**EXERCISE PROMPT**
Only the lines from the one with "Ответы на вопросы" to the end of the data below should be given again, exactly as written.

**SUPPLIED DATA**
****

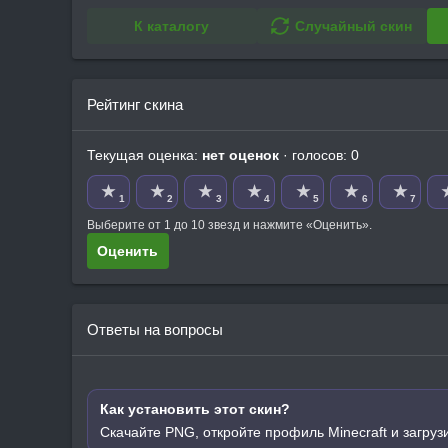
К каталогу
Случайный скин
Рейтинг скина
Текущая оценка:
нет оценок
· голосов: 0
★
★
★
★
★
★
★
1
2
3
4
5
6
7
Выберите от 1 до 10 звезд и нажмите «Оценить».
Оценить
Ответы на вопросы
Как установить этот скин?
Скачайте PNG, откройте профиль Minecraft и загруз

****

**ANSWER SECTION**
Ответы на вопросы
Как установить этот скин?
Скачайте PNG, откройте профиль Minecraft и загруз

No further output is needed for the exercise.